Taxes, across the board, are subject to change. In the United States, the Trump administration has changed quite a few tax laws for 2018-2019. While some are in favor of these changes, there has been some backlash.
As a business operating in the United States, you’re required to be aware of all the changes. The Tax Cuts and Jobs Act legislation was signed in December 2017. It made nominal reductions in income tax rates for most income brackets while tax rates on corporations were slashed significantly. Tax deductions were increased on owners of pass-through entities as well. If you’re unsure of how this tax law affects your business, as well as employees, here’s everything you need to know:
Individual taxes
Even though there have been changes in tax rates, the essence of income tax has remained progressive in nature. Richer individuals will still pay a larger sum in income tax. All taxpayers will be able to take advantage of flexible tax deductions as well. Tax deductible items are: personal casualty, donating to charities, mortgage interest, medical expenditure, theft, etc.

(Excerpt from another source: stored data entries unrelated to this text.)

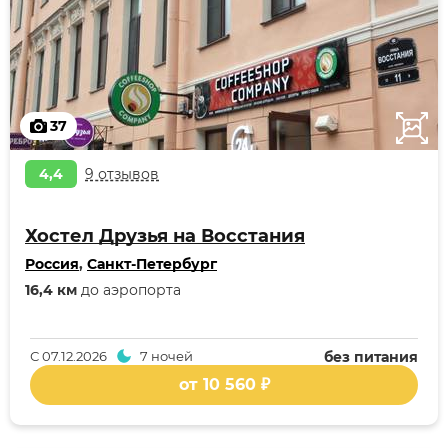
37
4,4
9 отзывов
Хостел Друзья на Восстания
Россия
,
Санкт-Петербург
16,4 км
до аэропорта
С
07.12.2026
7 ночей
без питания
от 10 560 ₽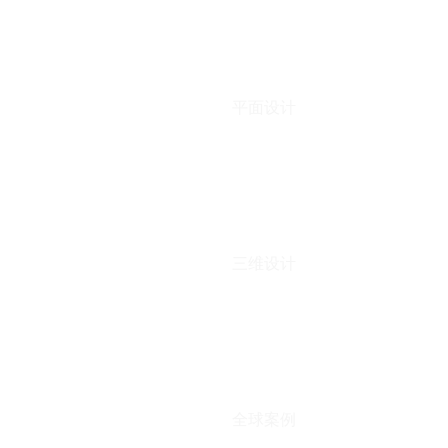
平面设计
三维设计
全球案例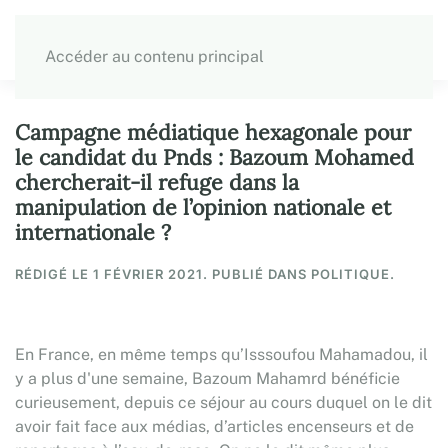
Accéder au contenu principal
Campagne médiatique hexagonale pour
le candidat du Pnds : Bazoum Mohamed
chercherait-il refuge dans la
manipulation de l’opinion nationale et
internationale ?
RÉDIGÉ LE
1 FÉVRIER 2021
. PUBLIÉ DANS POLITIQUE.
En France, en même temps qu’Isssoufou Mahamadou, il
y a plus d'une semaine, Bazoum Mahamrd bénéficie
curieusement, depuis ce séjour au cours duquel on le dit
avoir fait face aux médias, d’articles encenseurs et de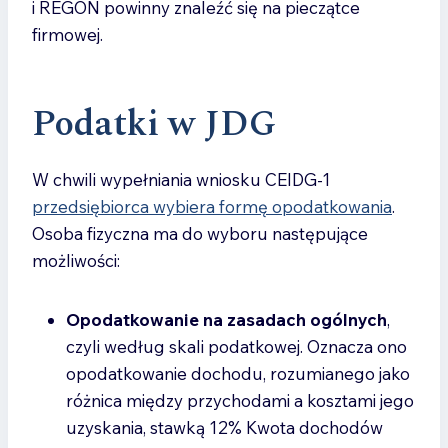
i REGON powinny znaleźć się na pieczątce
firmowej.
Podatki w JDG
W chwili wypełniania wniosku CEIDG-1
przedsiębiorca wybiera formę opodatkowania
.
Osoba fizyczna ma do wyboru następujące
możliwości:
Opodatkowanie na zasadach ogólnych
,
czyli według skali podatkowej. Oznacza ono
opodatkowanie dochodu, rozumianego jako
różnica między przychodami a kosztami jego
uzyskania, stawką 12% Kwota dochodów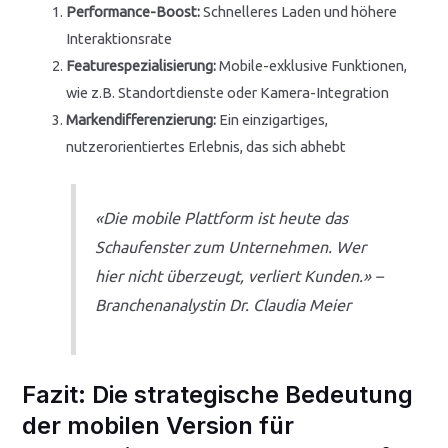
Performance-Boost:
Schnelleres Laden und höhere
Interaktionsrate
Featurespezialisierung:
Mobile-exklusive Funktionen,
wie z.B. Standortdienste oder Kamera-Integration
Markendifferenzierung:
Ein einzigartiges,
nutzerorientiertes Erlebnis, das sich abhebt
«Die mobile Plattform ist heute das
Schaufenster zum Unternehmen. Wer
hier nicht überzeugt, verliert Kunden.» –
Branchenanalystin Dr. Claudia Meier
Fazit: Die strategische Bedeutung
der mobilen Version für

As a taxpayer, you should be aware that personal tax exemptions have been done away with, to make up for which the standard deductions have been improved. An annual inflation adjustment will also be provided for, though that means your tax bracket will increase and so will the applicable tax rate.

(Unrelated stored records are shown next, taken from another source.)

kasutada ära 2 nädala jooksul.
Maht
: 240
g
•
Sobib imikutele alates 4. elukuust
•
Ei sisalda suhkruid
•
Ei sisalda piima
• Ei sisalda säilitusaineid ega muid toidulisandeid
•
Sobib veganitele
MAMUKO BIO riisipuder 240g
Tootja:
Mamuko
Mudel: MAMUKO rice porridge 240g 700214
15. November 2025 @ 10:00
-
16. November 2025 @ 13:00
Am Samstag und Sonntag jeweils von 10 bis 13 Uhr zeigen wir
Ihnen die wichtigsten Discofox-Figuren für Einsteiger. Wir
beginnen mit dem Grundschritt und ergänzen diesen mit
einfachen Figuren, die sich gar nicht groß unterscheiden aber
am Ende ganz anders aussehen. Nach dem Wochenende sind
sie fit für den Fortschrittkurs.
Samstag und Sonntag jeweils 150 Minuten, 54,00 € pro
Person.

Those with family can take advantage of family tax credits. These credits reduce the amount paid per dollar. Our experts have analyzed these changes to benefit those with families.
Business tax changes
Business taxes were always a huge setback for small or new businesses. The change in tax laws has been favorable for companies of all sizes. Tax rates have been reduced significantly in an attempt to incentivize local output.
Another favorable change in law is the pass-through provision. Pass-through organizations like small businesses, partnerships, and sole proprietorships can avail a 20% deduction of their tax liability. Many businesses are pleased with this change as it allows them to improve their financial status and focus the funds saved on other aspects of the business. However, some businesses can lose deductions if they lack the assets. Your business needs a tax professional to help.
It’s also important to state that this tax deduction isn’t applicable on law services, medical care, actuarial sciences, arts, financial services, accounting, consulting, and other services.
Previously, small businesses were able to deduct their tax liability by 50% of their first year depreciation, but this act has allowed businesses to now deduct 100% of the depreciation charged.
Previously, entertainment expenses were also tax deductible, but with the new law signed, meeting new clients is no longer tax deductable. Organizing employee gathers and celebrations is still, however, deductible.